Dataset excerpts =
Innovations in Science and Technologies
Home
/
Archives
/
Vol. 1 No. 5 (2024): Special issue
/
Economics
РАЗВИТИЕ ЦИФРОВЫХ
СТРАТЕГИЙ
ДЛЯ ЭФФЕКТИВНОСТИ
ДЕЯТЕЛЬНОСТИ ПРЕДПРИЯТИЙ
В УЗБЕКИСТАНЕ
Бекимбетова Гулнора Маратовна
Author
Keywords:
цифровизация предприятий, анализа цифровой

---

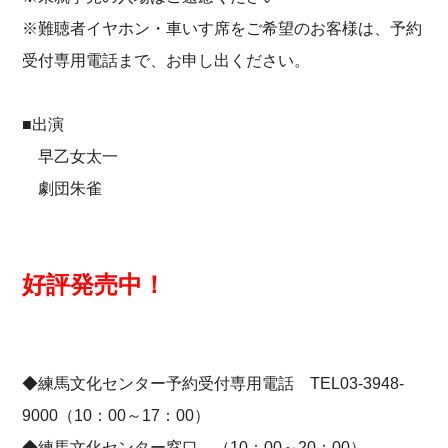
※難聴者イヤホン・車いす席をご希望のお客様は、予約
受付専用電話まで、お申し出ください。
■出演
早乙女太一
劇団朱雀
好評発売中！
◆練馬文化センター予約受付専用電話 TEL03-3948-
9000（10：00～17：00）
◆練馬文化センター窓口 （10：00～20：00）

TASK = Of the entries above, transcribe exactly those lines that fall between the line containing "Innovations in Science and Technologies" and the line containing "цифровизация предприятий, анализа цифровой", together with those two lines.

EXERCISE RESPONSE =
Innovations in Science and Technologies
Home
/
Archives
/
Vol. 1 No. 5 (2024): Special issue
/
Economics
РАЗВИТИЕ ЦИФРОВЫХ
СТРАТЕГИЙ
ДЛЯ ЭФФЕКТИВНОСТИ
ДЕЯТЕЛЬНОСТИ ПРЕДПРИЯТИЙ
В УЗБЕКИСТАНЕ
Бекимбетова Гулнора Маратовна
Author
Keywords:
цифровизация предприятий, анализа цифровой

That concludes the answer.